When Mr. Chauffeur returned and finally drove us away, I asked him what made the crowd disappear like that, and he said, “Sir, that boy… that boy, Muslim boy, people don’t want trouble…”. The statement floored me, it was almost as if he’d said that kid was from Mars and had a plasma-gun in his pants. I asked him why he took his mobile phone, and he said “I ask him to give call on his own phone, that way he won’t know my number… no trouble for me… then when he calls, I ask him come to workshop and settle repair money, I not come here again…”  …end of story!

I know this sounds preachy, but for a country that’s upto it’s own neck in all we keep saying and saying about protecting ourselves from hostile outsiders, we have a long way to go in facing our own prejudices.

I remember someone asking me recently, how I feel when I go into a Muslim-dominated area… all right, let’s give this some thought… how am I supposed to feel? Hang on a minute, am I even supposed to feel something? If I wanted to go to some place where I wanted to feel something, I’d go to Venice, or Everest, or the North Pole for God’s sake (now don’t ask me which one… God that is…)

What I feel when I go to a Muslim-dominated area is nothing… I don’t feel like patronizing anybody by saying I feel more love for humanity when I go there, I also don’t feel alienated like a lot of people would admit to feeling.

I am a Hindu, but I’m not proud of it… it’s not the religion I have a problem with, it’s being slotted. The day I was born, I was the same ugly, pink, wailing, slimy little creature with a pipeline hanging out of my belly like everybody else…  I didn’t ask to be categorized on the basis of my birthday, my colour, my religion, my nationality, my education, my IQ, my political views, my sexuality…  it’s something that happened after that, and its something I have to live with. Hopefully, by the time my child grows up, we’d have done something about this human fascination with categorization… hopefully!

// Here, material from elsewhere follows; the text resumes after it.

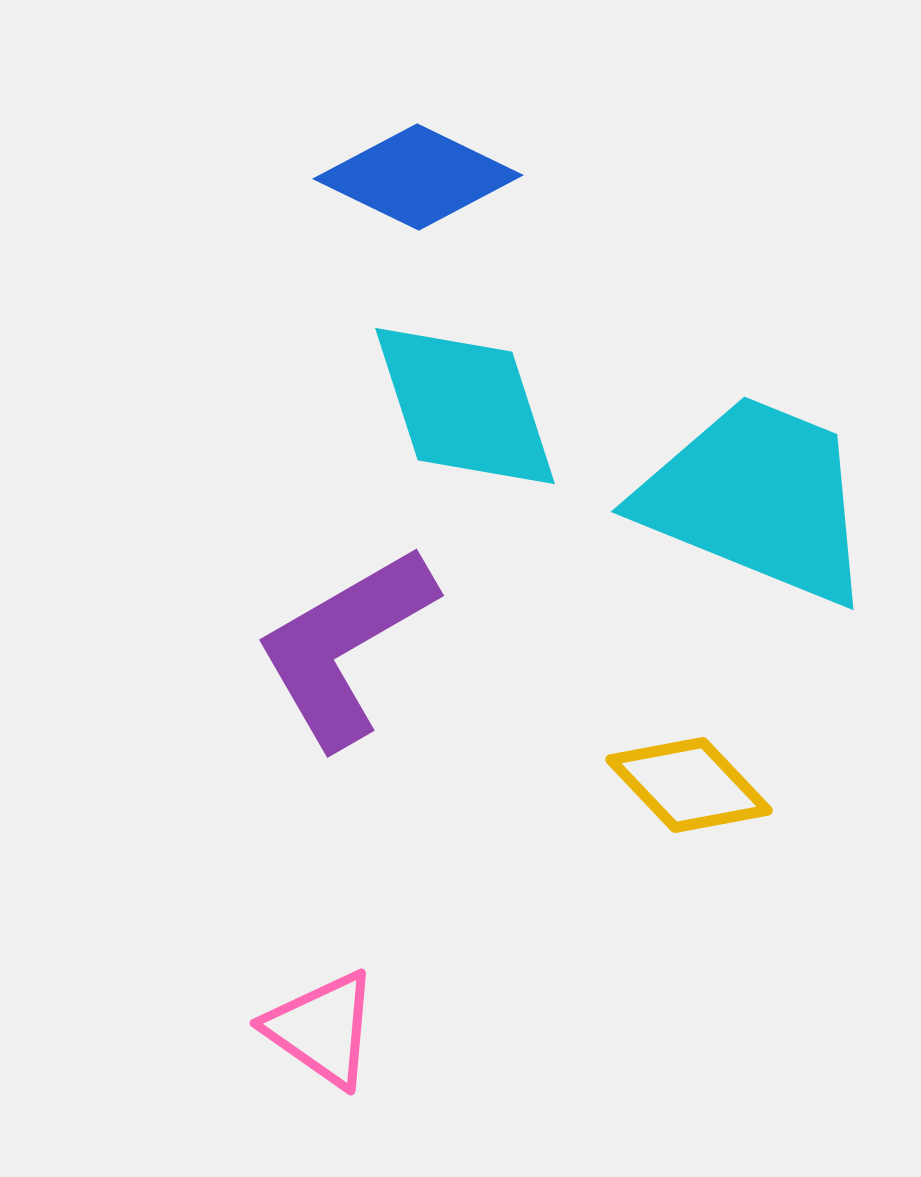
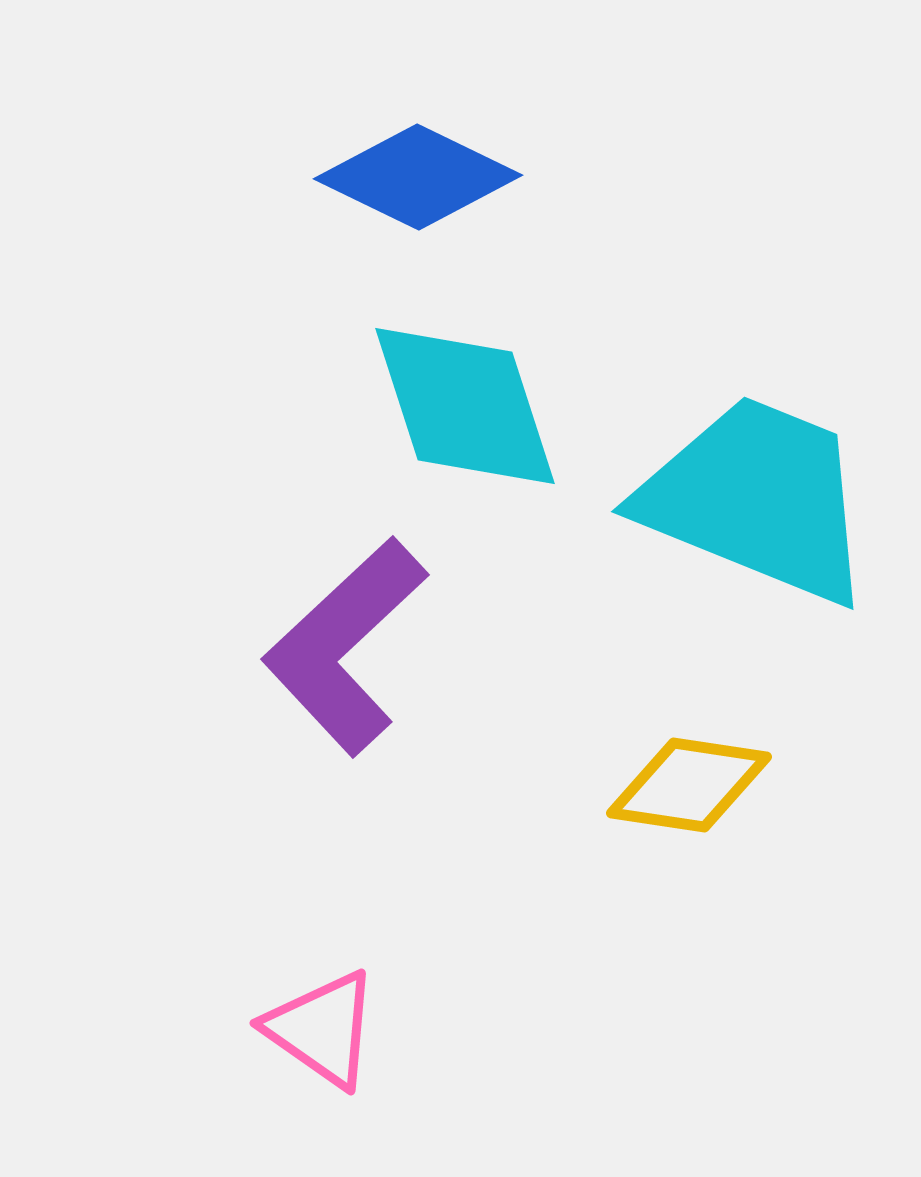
purple L-shape: rotated 13 degrees counterclockwise
yellow diamond: rotated 38 degrees counterclockwise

One image comes to mind, and floods me with hope… an image of a policeman shot in the chest outside CST Station in Mumbai, being carried like a child by a huge bearded man, his religious preference being made obvious by his missing moustache, on a bike to hospital in an obvious disregard to religious prejudices, probably ending up saving his life. I guess it takes an attack to our very core, to bring out the humans in us… but I wish there was an easier way, a way that wouldn’t have to take close to 200 lives…

This post ended up a little profound, and it wasn’t intended… but what the hell, it’s my blog!

See you on the other side of some more Bengaluru-traffic-and-its-strange-stories.